En la historia reciente de las comunidades indígenas del Cauca, esta es la tercera época que más ha afectado al movimiento indígena. La primera tuvo lugar entre los años 2000 a 2004, con la entrada del paramilitarismo al norte del Cauca, época en la que tuvieron lugar masacres como la del Naya o la de Gualanday. Con estas acciones buscaban infundir terror con el sadismo de los crímenes.
La segunda se dio entre el 2009 y 2014. Antes de las negociaciones en La Habana, el territorio experimentó un incremento de violencia por parte del Frente Sexto de las FARC, la columna Jacobo Arenas y la columna móvil Gabriel Galvis. El vocero de la ACIN recuerda que en aquella época se registraron altos índices de tráfico de armas, desplazamiento, asesinatos de comuneros indígenas y otras violaciones a los derechos humanos.
En el Acuerdo de Paz las comunidades depositaron sus esperanzas, aunque reprocharon la baja participación del pueblo indígena en la construcción del Acuerdo, razón por la cual el capítulo étnico se logró a último momento. Esta poca participación y escucha de la perspectiva étnica es lo que diferentes autoridades indígenas señalan como un agravante del recrudecimiento de la violencia en los territorios indígenas.
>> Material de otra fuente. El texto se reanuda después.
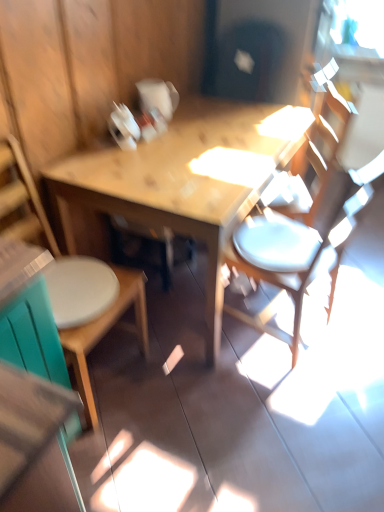 Where is `vacant location below white matte chair at right, which ranks as the 2th chair in left-to-right order (from a real-world perspective)`? The width and height of the screenshot is (384, 512). vacant location below white matte chair at right, which ranks as the 2th chair in left-to-right order (from a real-world perspective) is located at coordinates (274, 322). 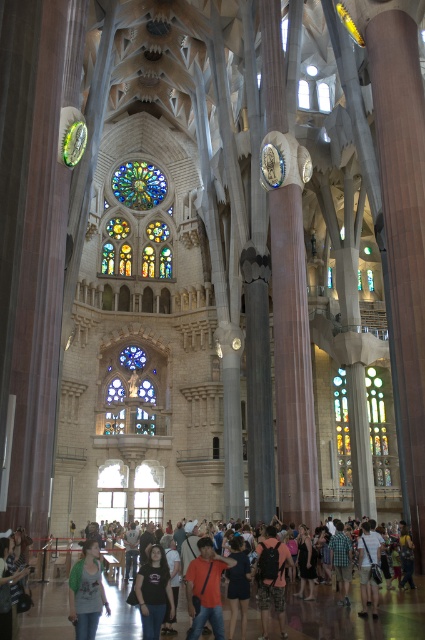 In the scene shown: Can you confirm if denim jacket at lower center is positioned below denim jacket at lower right?

Incorrect, denim jacket at lower center is not positioned below denim jacket at lower right.

What do you see at coordinates (368, 566) in the screenshot?
I see `denim jacket at lower center` at bounding box center [368, 566].

I want to click on denim jacket at lower center, so click(368, 566).

Between light blue denim jeans at center and dark brown backpack at center, which one has more height?

light blue denim jeans at center

Is light blue denim jeans at center to the right of dark brown backpack at center from the viewer's perspective?

Incorrect, light blue denim jeans at center is not on the right side of dark brown backpack at center.

Measure the distance between light blue denim jeans at center and camera.

119.45 feet

Where is `light blue denim jeans at center`? The height and width of the screenshot is (640, 425). light blue denim jeans at center is located at coordinates (87, 592).

Is stained glass window at center shorter than dark brown backpack at center?

Incorrect, stained glass window at center's height does not fall short of dark brown backpack at center's.

From the picture: Which is below, stained glass window at center or dark brown backpack at center?

dark brown backpack at center is below.

Image resolution: width=425 pixels, height=640 pixels. What do you see at coordinates (138, 184) in the screenshot?
I see `stained glass window at center` at bounding box center [138, 184].

At what (x,y) coordinates should I click in order to perform the action: click on stained glass window at center. Please return your answer as a coordinate pair (x, y). Looking at the image, I should click on (138, 184). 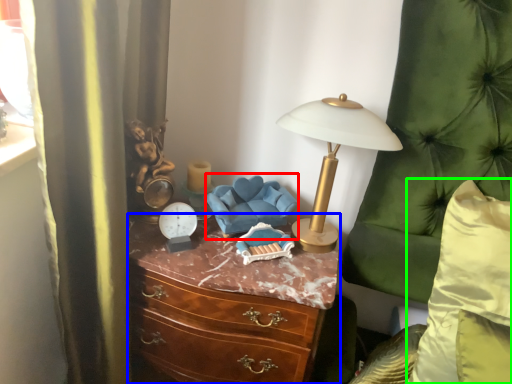 Question: Which object is the closest to the swivel chair (highlighted by a red box)? Choose among these: chest of drawers (highlighted by a blue box) or pillow (highlighted by a green box).

Choices:
 (A) chest of drawers
 (B) pillow

Answer: (A) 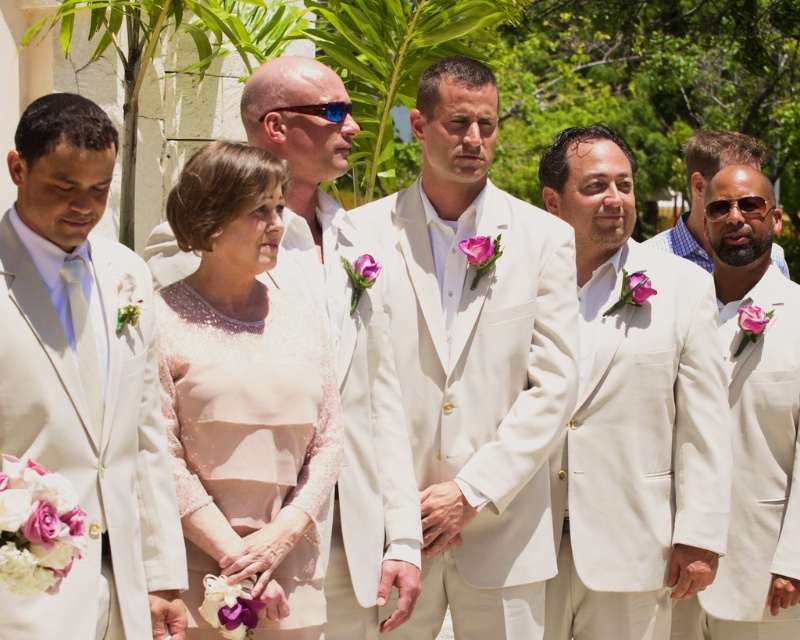 You are a photographer at a formal event and need to arrange two subjects wearing the matte white suit at center and the white satin suit at center. According to the scene, which suit is on the right side when facing the subjects?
Después de la firma del Acuerdo de Paz y de respirarse una ligera calma, en el territorio del norte del Cauca se vivió la expansión del ELN, la llegada del EPL y la reconfiguración del Frente Sexto de las FARC en las columnas disidentes Dagoberto Ramos y Jaime Martínez, como se evidencia en la Alerta Temprana N° 033-19 de la Defensoría del Pueblo. Ahora, llegado el 2020, las comunidades también han escuchado hablar de la Segunda Marquetalia en la región, como lo constatan algunos medios de comunicación.
El narcotráfico nunca se fue y los grupos que permanecieron en esta región se quedaron detrás de las economías ilegales. “Todos los grupos llegaron con el lenguaje de venir a salvar a la comunidad y anunciaban que las FARC habían ‘traicionado al pueblo’ y que ellos eran ‘los salvadores’. Más o menos cada grupo que aparecía en la zona decía que ellos eran ‘los salvadores’ y que el otro no”, asegura el vocero del Tejido de la Vida y los derechos humanos de la ACIN.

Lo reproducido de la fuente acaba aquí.